### Problem description
From the data below, retype exactly the lines starting with the one that contains "Mit Hilfe von" and ending with the one that contains "Bürgern zu gelangen", both included.

### Source material
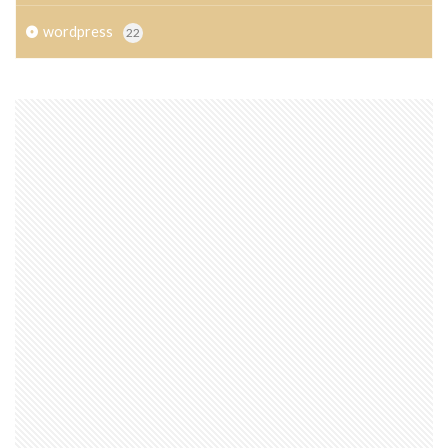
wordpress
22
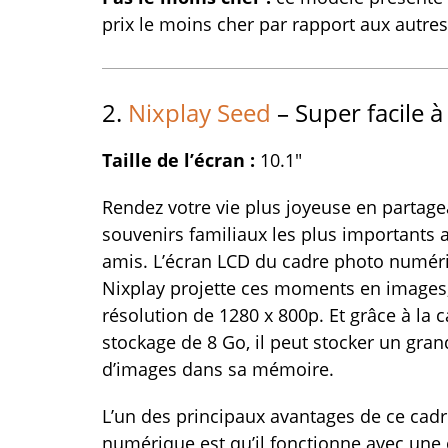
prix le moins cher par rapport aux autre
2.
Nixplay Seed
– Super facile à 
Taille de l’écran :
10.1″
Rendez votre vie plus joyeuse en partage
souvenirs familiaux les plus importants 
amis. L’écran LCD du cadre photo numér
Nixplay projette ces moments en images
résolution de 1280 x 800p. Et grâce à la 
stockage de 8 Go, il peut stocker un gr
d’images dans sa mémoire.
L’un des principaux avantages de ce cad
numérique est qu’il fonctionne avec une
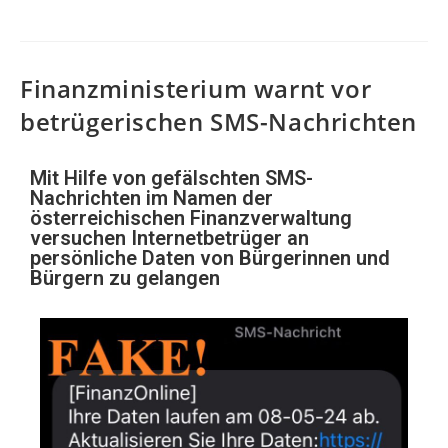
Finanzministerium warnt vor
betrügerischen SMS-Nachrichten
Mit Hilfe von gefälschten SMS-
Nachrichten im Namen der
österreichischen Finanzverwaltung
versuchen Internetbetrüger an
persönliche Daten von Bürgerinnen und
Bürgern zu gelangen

==

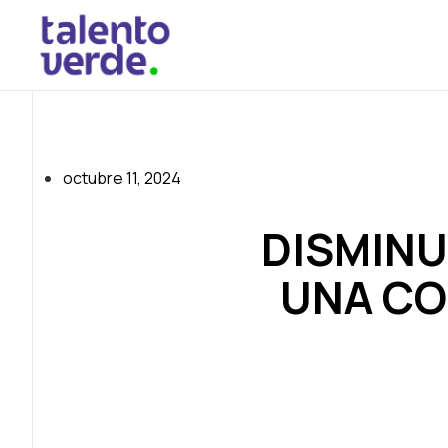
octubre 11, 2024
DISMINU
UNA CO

### Exercise solution
Mit Hilfe von gefälschten SMS-
Nachrichten im Namen der
österreichischen Finanzverwaltung
versuchen Internetbetrüger an
persönliche Daten von Bürgerinnen und
Bürgern zu gelangen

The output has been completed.